**Problem details**. For each line in the data below that holds "based", return a copy.

**Source information**.
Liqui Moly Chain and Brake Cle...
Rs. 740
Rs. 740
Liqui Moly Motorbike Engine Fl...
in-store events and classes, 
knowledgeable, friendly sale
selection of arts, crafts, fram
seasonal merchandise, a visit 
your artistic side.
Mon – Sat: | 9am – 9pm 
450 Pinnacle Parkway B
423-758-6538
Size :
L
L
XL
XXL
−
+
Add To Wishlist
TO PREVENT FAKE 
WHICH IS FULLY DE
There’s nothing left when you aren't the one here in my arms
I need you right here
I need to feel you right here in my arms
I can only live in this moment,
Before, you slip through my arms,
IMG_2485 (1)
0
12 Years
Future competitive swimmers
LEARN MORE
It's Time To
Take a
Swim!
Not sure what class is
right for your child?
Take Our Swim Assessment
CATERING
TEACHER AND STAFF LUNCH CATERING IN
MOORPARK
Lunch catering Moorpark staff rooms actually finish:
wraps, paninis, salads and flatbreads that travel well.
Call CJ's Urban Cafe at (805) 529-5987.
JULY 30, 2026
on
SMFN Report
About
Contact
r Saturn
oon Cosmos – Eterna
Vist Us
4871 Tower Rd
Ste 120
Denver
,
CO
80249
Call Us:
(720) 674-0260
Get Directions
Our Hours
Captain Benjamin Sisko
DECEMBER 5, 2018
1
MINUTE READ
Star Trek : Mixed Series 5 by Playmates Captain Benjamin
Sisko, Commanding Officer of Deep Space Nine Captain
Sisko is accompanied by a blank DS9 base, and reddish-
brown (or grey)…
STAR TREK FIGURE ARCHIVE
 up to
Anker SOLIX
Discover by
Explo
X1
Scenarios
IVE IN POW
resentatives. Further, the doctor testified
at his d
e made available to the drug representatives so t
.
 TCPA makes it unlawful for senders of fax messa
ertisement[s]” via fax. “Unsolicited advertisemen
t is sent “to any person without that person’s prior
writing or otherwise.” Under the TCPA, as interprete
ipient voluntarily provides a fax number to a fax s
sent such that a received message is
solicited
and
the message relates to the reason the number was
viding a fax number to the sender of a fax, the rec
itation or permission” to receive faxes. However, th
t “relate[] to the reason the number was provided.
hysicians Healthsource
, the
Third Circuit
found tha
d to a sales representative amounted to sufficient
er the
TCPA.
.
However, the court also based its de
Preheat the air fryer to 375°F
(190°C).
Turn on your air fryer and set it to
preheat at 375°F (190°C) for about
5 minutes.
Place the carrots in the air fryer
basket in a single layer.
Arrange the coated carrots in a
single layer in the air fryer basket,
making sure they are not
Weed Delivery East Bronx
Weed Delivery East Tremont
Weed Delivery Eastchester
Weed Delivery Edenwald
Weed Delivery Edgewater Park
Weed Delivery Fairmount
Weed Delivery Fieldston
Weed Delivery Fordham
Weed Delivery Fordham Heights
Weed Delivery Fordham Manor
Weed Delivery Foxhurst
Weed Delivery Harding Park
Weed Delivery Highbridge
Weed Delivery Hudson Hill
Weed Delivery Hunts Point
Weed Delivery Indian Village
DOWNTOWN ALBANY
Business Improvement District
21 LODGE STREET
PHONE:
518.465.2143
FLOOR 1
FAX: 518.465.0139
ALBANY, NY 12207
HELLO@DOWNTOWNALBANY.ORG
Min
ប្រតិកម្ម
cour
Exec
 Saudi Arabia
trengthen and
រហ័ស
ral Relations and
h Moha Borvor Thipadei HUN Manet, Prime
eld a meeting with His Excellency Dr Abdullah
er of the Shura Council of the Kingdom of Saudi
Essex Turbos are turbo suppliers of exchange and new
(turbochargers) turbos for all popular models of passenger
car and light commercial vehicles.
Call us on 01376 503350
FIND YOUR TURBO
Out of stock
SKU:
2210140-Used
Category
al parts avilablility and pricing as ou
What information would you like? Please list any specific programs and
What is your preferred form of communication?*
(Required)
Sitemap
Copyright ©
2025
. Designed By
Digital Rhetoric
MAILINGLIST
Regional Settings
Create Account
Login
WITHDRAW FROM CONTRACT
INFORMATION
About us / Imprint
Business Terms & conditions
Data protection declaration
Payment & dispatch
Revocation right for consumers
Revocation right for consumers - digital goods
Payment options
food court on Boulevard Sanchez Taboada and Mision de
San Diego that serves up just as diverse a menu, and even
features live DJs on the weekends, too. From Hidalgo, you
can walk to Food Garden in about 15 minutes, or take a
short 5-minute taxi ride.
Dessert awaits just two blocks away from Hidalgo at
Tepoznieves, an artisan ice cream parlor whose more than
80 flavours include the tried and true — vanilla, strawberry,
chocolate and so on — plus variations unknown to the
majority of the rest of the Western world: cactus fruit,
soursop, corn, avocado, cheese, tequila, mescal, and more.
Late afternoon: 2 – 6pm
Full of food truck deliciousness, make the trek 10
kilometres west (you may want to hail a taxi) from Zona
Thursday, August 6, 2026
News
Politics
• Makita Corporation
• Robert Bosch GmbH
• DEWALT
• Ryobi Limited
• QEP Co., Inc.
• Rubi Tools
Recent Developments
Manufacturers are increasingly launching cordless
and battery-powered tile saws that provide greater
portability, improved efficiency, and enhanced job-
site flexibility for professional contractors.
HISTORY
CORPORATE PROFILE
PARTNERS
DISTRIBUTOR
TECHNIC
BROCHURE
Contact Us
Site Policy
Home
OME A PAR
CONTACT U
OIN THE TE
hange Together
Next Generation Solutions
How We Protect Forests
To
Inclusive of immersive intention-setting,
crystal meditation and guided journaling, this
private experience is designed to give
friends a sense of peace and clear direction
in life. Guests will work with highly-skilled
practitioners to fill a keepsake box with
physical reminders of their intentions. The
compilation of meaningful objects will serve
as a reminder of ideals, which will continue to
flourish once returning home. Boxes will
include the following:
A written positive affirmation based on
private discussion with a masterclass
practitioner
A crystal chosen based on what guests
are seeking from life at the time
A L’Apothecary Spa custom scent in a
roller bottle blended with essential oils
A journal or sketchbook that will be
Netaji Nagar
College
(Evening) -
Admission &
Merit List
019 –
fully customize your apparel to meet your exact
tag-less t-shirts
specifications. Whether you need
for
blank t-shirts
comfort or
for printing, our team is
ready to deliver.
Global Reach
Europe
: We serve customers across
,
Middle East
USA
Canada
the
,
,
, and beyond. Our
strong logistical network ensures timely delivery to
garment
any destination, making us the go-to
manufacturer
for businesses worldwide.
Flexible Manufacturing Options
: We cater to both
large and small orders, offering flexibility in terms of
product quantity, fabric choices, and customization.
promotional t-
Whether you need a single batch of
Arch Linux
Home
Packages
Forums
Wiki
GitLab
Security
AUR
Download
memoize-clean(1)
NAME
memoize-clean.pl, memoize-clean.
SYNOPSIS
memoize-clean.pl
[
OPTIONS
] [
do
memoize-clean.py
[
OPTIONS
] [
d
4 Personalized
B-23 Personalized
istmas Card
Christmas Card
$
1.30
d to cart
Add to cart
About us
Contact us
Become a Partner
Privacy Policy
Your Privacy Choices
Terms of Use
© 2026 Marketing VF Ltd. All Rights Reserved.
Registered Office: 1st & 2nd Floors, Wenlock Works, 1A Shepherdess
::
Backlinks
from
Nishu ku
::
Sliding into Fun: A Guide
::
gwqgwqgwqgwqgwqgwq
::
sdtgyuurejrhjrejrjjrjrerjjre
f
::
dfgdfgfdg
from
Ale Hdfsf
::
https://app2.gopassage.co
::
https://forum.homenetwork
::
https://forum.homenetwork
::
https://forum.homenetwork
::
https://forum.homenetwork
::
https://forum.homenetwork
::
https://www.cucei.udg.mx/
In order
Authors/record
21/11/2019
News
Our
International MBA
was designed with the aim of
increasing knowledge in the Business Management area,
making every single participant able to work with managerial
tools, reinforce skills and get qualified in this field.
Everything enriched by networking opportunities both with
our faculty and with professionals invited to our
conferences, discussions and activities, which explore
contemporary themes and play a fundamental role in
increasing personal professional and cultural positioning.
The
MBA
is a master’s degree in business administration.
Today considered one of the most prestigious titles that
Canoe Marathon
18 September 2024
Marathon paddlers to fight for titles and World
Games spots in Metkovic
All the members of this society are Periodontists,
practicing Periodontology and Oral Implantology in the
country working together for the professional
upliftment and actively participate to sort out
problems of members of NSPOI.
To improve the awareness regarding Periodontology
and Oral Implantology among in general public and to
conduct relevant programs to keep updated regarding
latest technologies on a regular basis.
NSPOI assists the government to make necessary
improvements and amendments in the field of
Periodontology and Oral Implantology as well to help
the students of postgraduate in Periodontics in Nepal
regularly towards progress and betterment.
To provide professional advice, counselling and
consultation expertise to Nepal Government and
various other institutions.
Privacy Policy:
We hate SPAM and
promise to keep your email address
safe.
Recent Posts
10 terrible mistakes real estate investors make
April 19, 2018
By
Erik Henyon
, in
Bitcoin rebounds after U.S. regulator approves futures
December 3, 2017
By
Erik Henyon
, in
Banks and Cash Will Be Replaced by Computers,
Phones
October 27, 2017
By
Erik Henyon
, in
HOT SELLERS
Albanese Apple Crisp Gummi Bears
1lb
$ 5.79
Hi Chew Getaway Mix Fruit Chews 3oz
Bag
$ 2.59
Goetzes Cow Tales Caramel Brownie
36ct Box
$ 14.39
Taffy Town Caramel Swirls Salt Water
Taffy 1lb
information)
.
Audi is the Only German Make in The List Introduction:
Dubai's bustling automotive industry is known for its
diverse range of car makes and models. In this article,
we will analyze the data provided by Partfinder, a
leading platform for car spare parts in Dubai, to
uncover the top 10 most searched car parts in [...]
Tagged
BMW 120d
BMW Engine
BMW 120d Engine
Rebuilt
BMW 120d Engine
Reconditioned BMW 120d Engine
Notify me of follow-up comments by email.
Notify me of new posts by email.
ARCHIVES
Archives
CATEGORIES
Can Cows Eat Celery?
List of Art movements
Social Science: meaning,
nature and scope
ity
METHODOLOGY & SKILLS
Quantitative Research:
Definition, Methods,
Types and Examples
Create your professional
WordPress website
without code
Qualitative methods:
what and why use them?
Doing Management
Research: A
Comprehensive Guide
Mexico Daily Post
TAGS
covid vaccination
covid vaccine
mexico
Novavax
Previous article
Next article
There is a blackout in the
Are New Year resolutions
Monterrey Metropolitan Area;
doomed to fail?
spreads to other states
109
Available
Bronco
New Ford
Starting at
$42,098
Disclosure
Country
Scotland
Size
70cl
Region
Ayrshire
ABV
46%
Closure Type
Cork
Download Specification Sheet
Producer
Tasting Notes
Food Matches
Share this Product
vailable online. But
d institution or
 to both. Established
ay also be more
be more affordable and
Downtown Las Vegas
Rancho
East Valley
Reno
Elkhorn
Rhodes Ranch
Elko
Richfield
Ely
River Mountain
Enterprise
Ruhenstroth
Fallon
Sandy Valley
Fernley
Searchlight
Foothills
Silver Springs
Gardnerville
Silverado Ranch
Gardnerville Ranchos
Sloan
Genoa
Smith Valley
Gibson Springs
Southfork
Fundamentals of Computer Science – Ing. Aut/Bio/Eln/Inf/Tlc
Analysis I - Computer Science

**Written response**.
However, the court also based its de
A written positive affirmation based on
A crystal chosen based on what guests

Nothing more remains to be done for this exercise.